CEDAR RAPIDS, Iowa- City officials in Cedar Rapids said today (Thursday) they expect the extensive damage caused by Monday's storms, to qualify for a federal disaster declaration and the White House has contacted Cedar Rapids already.
The storms caused a huge amount of power outages, and Alliant Energy says it could be 5-to-7 days before power is restored.
Cedar Rapids Police Chief Wayne Jerman says additional patrol officers are on duty throughout the city, to ensure the safety of residents, and a 10 p.m. to 6 a.m. will continue until further notice. Chief Jerman says the curfew is designed to keep residents safe, they do not want residents out and about and and becoming at risk for power lines that could become re-energized. The City is asking those to stay home, unless it's a trip for essential supplies.
Many traffic signals in Linn County remain out, emergency management officials in Linn County nearly all signaled intersections were damaged during the storms.

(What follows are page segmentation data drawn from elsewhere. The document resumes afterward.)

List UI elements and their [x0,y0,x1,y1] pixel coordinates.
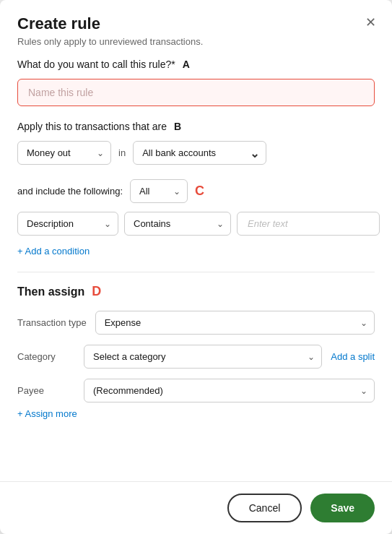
cancel-button[interactable]: Cancel [227,494,302,522]
then-assign-label: Then assign [17,285,84,298]
transaction-selects-row: Money out Money in ⌄ in All bank account… [17,141,375,165]
apply-label-row: Apply this to transactions that are B [17,121,375,132]
bank-account-select[interactable]: All bank accounts Checking Savings [133,141,266,165]
assign-more-link[interactable]: + Assign more [17,408,77,419]
condition-text-input[interactable] [237,212,380,236]
all-any-wrapper: All Any ⌄ [130,179,188,203]
condition-field-wrapper: Description Amount Payee ⌄ [17,212,118,236]
apply-label: Apply this to transactions that are [17,121,167,132]
payee-wrapper: (Recommended) ⌄ [84,379,375,402]
condition-operator-wrapper: Contains Does not contain Equals ⌄ [124,212,231,236]
modal-subtitle: Rules only apply to unreviewed transacti… [17,36,375,47]
category-wrapper: Select a category ⌄ [84,345,322,369]
then-assign-row: Then assign D [17,284,375,299]
category-row: Category Select a category ⌄ Add a split [17,345,375,369]
category-label: Category [17,351,75,362]
condition-operator-select[interactable]: Contains Does not contain Equals [124,212,231,236]
transaction-type-row: Transaction type Expense Income Transfer… [17,311,375,335]
create-rule-modal: Create rule Rules only apply to unreview… [0,0,392,534]
payee-label: Payee [17,385,75,396]
rule-name-label-row: What do you want to call this rule?* A [17,59,375,70]
include-row: and include the following: All Any ⌄ C [17,179,375,203]
assign-grid: Transaction type Expense Income Transfer… [17,311,375,402]
add-condition-link[interactable]: + Add a condition [17,246,90,257]
badge-a: A [183,59,190,70]
condition-row: Description Amount Payee ⌄ Contains Does… [17,212,375,236]
transaction-type-select[interactable]: Expense Income Transfer [95,311,375,335]
then-assign-section: Then assign D Transaction type Expense I… [17,284,375,420]
all-any-select[interactable]: All Any [130,179,188,203]
rule-name-field-label: What do you want to call this rule?* [17,59,175,70]
bank-account-wrapper: All bank accounts Checking Savings ⌄ [133,141,266,165]
condition-field-select[interactable]: Description Amount Payee [17,212,118,236]
category-select[interactable]: Select a category [84,345,322,369]
modal-title: Create rule [17,14,375,33]
add-split-link[interactable]: Add a split [331,351,375,362]
badge-b: B [174,121,181,132]
in-label: in [118,147,126,158]
save-button[interactable]: Save [310,494,375,522]
close-button[interactable]: ✕ [362,13,379,32]
include-conditions-section: and include the following: All Any ⌄ C D… [17,179,375,257]
modal-body: What do you want to call this rule?* A A… [0,47,392,481]
modal-header: Create rule Rules only apply to unreview… [0,0,392,47]
rule-name-section: What do you want to call this rule?* A [17,59,375,106]
transaction-direction-wrapper: Money out Money in ⌄ [17,141,111,165]
payee-row: Payee (Recommended) ⌄ [17,379,375,402]
transaction-type-label: Transaction type [17,317,87,328]
badge-c: C [195,184,204,199]
payee-select[interactable]: (Recommended) [84,379,375,402]
transaction-direction-select[interactable]: Money out Money in [17,141,111,165]
apply-transactions-section: Apply this to transactions that are B Mo… [17,121,375,165]
section-divider [17,272,375,272]
modal-footer: Cancel Save [0,481,392,534]
transaction-type-wrapper: Expense Income Transfer ⌄ [95,311,375,335]
rule-name-input[interactable] [17,79,375,106]
badge-d: D [92,284,101,299]
include-label: and include the following: [17,186,123,197]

The Cedar Rapids Public Works Department says there are hundreds of city, county, and state trucks and private contractors working together to address tree removal. Some areas, however, remain blocked because of downed trees and dangerous power lines. Crews are using all equipment, including snow plows to push away tree limbs to open streets.
United Way of East Central Iowa says a volunteer reception center is being set up at the Emergency Management Agency on Kirkwood Boulevard. Volunteers can sign up in person, 8-4:30 p.m. or on-line at www.uweci.org/volunteer now. Volunteers can also call 224-406-1366.
Linn County is part of a state disaster declaration. County emergency officials are asking Iowa Governor Kim Reynolds to activate the Iowa National Guard to help recover. Reynolds will be in Cedar Rapids tomorrow (Friday).